Brexit campaign group Vote Leave has been fined 61,000 pounds ($AU108,745) for breaching spending rules in the 2016 referendum and referred to the police, Britain’s Electoral Commission says.
- Vote Leave worked with BeLeave on a common plan, but did not declare their joint working
- Vote Leave also refused to co-operate fully with the investigation from the start
- BeLeave’s founder and the responsible person for Vote Leave have been referred to police
Two years since voting to leave the EU, the United Kingdom, the political elite and business remain deeply divided over whether the country should leave the European Union on March 29, 2019, and if so how.
While opponents of Brexit have claimed the campaign to leave the EU cheated in the referendum, the Electoral Commission’s chief executive Claire Bassett told BBC radio its investigation was focused only on campaign spending violations.
The commission said Vote Leave worked with another campaign group, BeLeave, which spent 675,000 pounds ($1,203,930) with Aggregate IQ, a company which used social media data to target voters, under a common plan with Vote Leave.
“We found substantial evidence that the two groups worked to a common plan, did not declare their joint working and did not adhere to the legal spending limits,” said Bob Posner, the commission’s director of political finance and regulation.
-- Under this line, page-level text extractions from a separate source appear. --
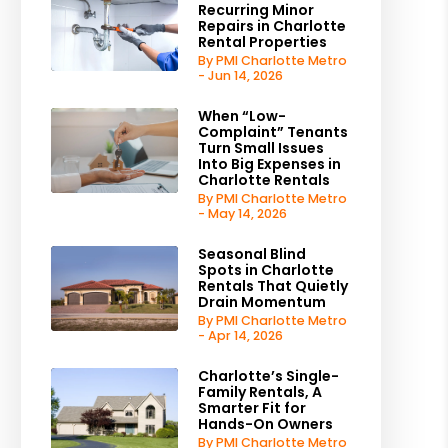
Recurring Minor
Repairs in Charlotte
Rental Properties
By PMI Charlotte Metro
- Jun 14, 2026
When “Low-
Complaint” Tenants
Turn Small Issues
Into Big Expenses in
Charlotte Rentals
By PMI Charlotte Metro
- May 14, 2026
Seasonal Blind
Spots in Charlotte
Rentals That Quietly
Drain Momentum
By PMI Charlotte Metro
- Apr 14, 2026
Charlotte’s Single-
Family Rentals, A
Smarter Fit for
Hands-On Owners
By PMI Charlotte Metro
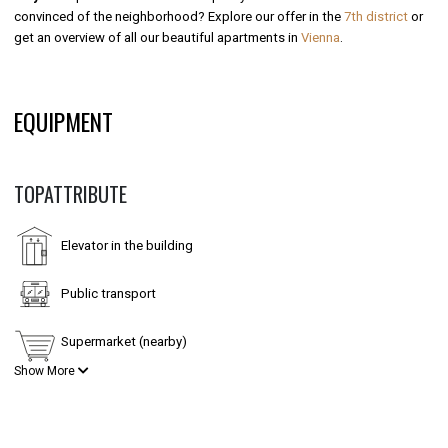
convinced of the neighborhood? Explore our offer in the
7th district
or
get an overview of all our beautiful apartments in
Vienna
.
EQUIPMENT
TOPATTRIBUTE
Elevator in the building
Public transport
Supermarket (nearby)
Show More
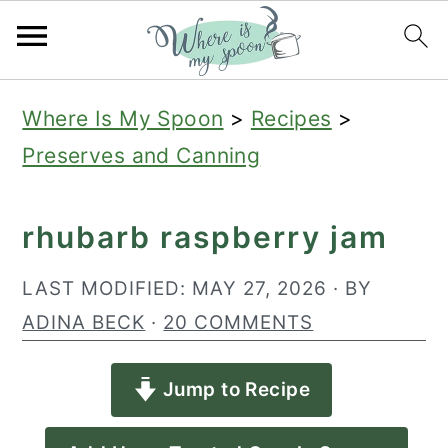
S
S
S
Where Is My Spoon
>
Recipes
>
k
k
k
Preserves and Canning
i
i
i
p
p
p
rhubarb raspberry jam
t
t
t
o
o
o
LAST MODIFIED:
MAY 27, 2026
· BY
p
m
p
ADINA BECK
·
20 COMMENTS
r
a
r
Jump to Recipe
i
i
i
m
n
m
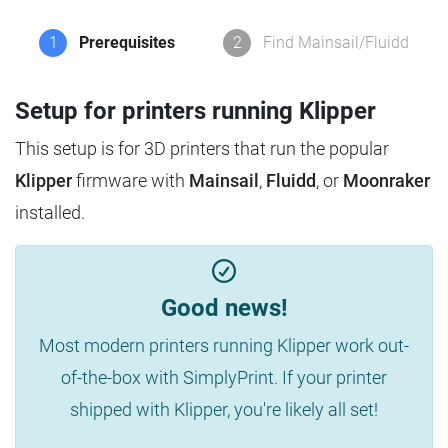
1
Prerequisites
2
Find Mainsail/Fluidd
Setup for printers running Klipper
This setup is for 3D printers that run the popular
Klipper
firmware with
Mainsail
,
Fluidd
, or
Moonraker
installed.
Good news!
Most modern printers running Klipper work out-
of-the-box with SimplyPrint. If your printer
shipped with Klipper, you're likely all set!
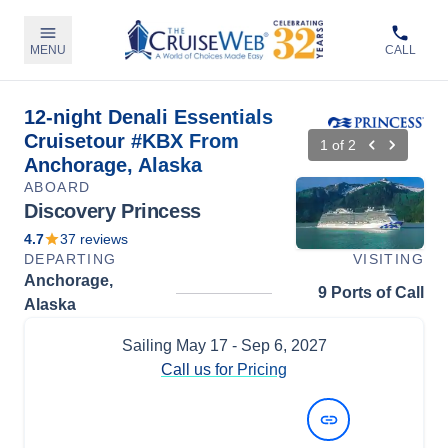
MENU
CALL
12-night Denali Essentials
Cruisetour #KBX From
1
of
2
Anchorage, Alaska
ABOARD
Discovery Princess
4.7
37
reviews
DEPARTING
VISITING
Anchorage,
9 Ports of Call
Alaska
Sailing
May 17
- Sep 6, 2027
Call us for Pricing
View Dates and Prices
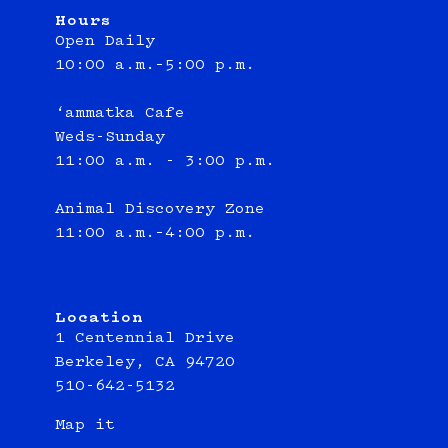
Hours
Open Daily
10:00 a.m.–5:00 p.m.
‘ammatka Cafe
Weds-Sunday
11:00 a.m. - 3:00 p.m.
Animal Discovery Zone
11:00 a.m.–4:00 p.m.
Location
1 Centennial Drive
Berkeley, CA 94720
510-642-5132
Map it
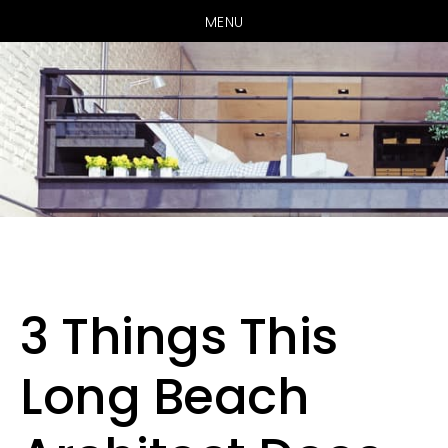
MENU
Skip
Skip
to
to
main
primary
3 Things This
content
sidebar
Long Beach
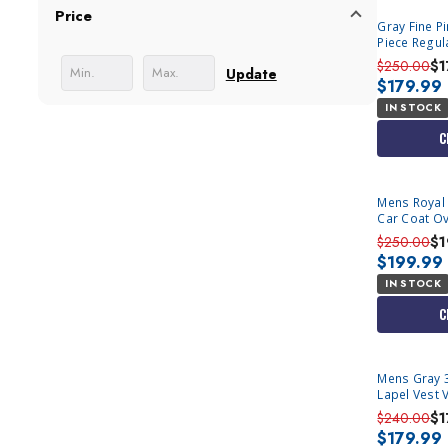
Price
Gray Fine P
Piece Regula
$250.00
$1
Update
$179.99
IN STOCK
C
Mens Royal 
Car Coat Ov
Alberto IS
$250.00
$1
$199.99
IN STOCK
C
Mens Gray 3
Lapel Vest 
$240.00
$1
$179.99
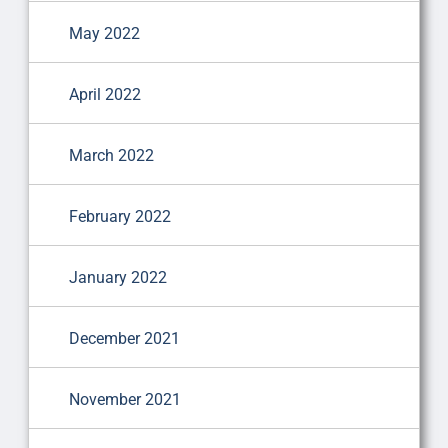
May 2022
April 2022
March 2022
February 2022
January 2022
December 2021
November 2021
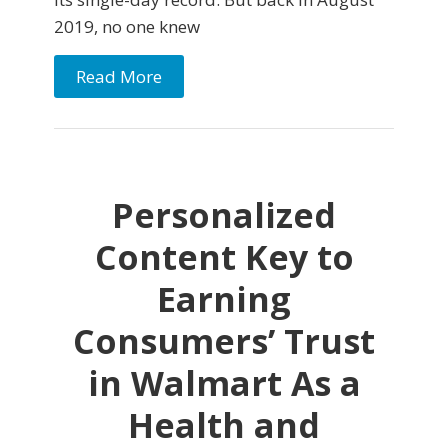
2019, no one knew
Read More
Personalized
Content Key to
Earning
Consumers’ Trust
in Walmart As a
Health and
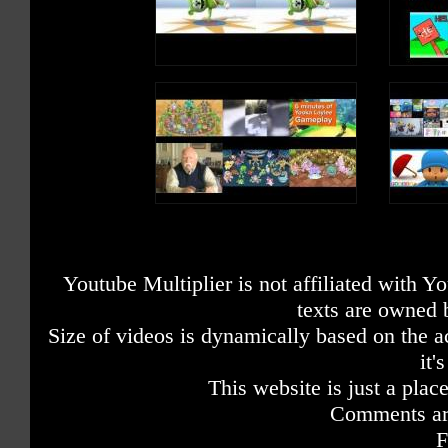
Youtube Multiplier is not affiliated with 
texts are owned 
Size of videos is dynamically based on the ac
it'
This website is just a place
Comments are
F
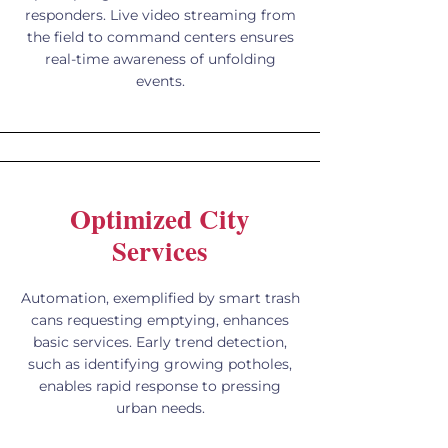
responders. Live video streaming from
the field to command centers ensures
real-time awareness of unfolding
events.
Optimized City
Services
Automation, exemplified by smart trash
cans requesting emptying, enhances
basic services. Early trend detection,
such as identifying growing potholes,
enables rapid response to pressing
urban needs.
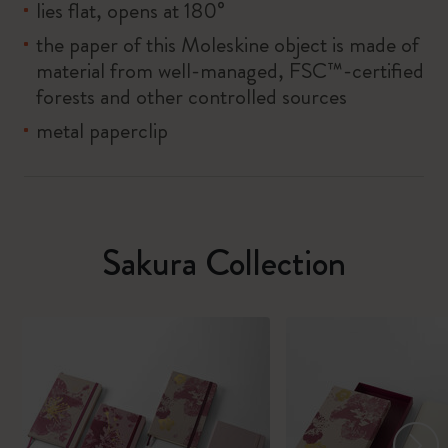
lies flat, opens at 180°
the paper of this Moleskine object is made of
material from well-managed, FSC™-certified
forests and other controlled sources
metal paperclip
Sakura Collection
Mr Posner added that Vote Leave had resisted the investigation from the start and had refused to cooperate.
“Nevertheless, the evidence we have found is clear and substantial,” Mr Posner said.
“These are serious breaches of the laws put in place by Parliament to ensure fairness and transparency at elections and referendums.”
Vote Leave was fined $108,745 and the Electoral Commission referred David Halsall, the responsible person for Vote Leave, and Darren Grimes, the founder of the BeLeave campaign group, to the police for false declarations of campaign spending.
Mr Grimes said he was shocked and disappointed by the commission’s decision, adding that he did nothing wrong.
Supporters of Brexit say they are fighting an attempt by the establishment to thwart Brexit.
“The Electoral Commission’s report contains a number of false accusations and incorrect assertions that are wholly inaccurate and do not stand up to scrutiny,” a Vote Leave spokesman said in a statement.
“All this suggests that the supposedly impartial commission is motivated by a political agenda rather than uncovering the facts.”
Under British electoral law, it is the responsibility of campaigners to ensure an accurate and complete campaign spending return is completed on time.
The commission opened an investigation in November 2017 after it found evidence indicating Vote Leave had made payments to Aggregate IQ in the 10 days before the referendum.
The investigation found Vote Leave’s referendum spending was 7,449,079.34 pounds ($13,286,177.91) exceeding its statutory spending limit of 7 million pounds ($12,485,200).
No second referendum, Prime Minister says
In the June 23, 2016 referendum, 17.4 million people, or 51.9 per cent of votes cast, supported leaving the EU, while 16.1 million people, or 48.1 per cent of the votes, supported staying in the EU.
Media player: “Space” to play, “M” to mute, “left” and “right” to seek.
“With new facts arising every week … we know their claims turned out to be fantasy but we now know they cheated too,” opposition politician Chukka Umunna told Parliament after demanding an urgent response from the Government.
“We cannot say with confidence that this foul play did not impact on the result.”
Prime Minister Theresa May’s spokesman said on Monday (local time) there would be no second referendum after a former British minister, Justine Greening, called for another vote to solve a parliamentary stalemate on Brexit.
“We are very clear that this was a legitimate democratic exercise in which the public delivered its opinion and that that is what we’re going to be delivering on,” Ms May’s spokesman told reporters.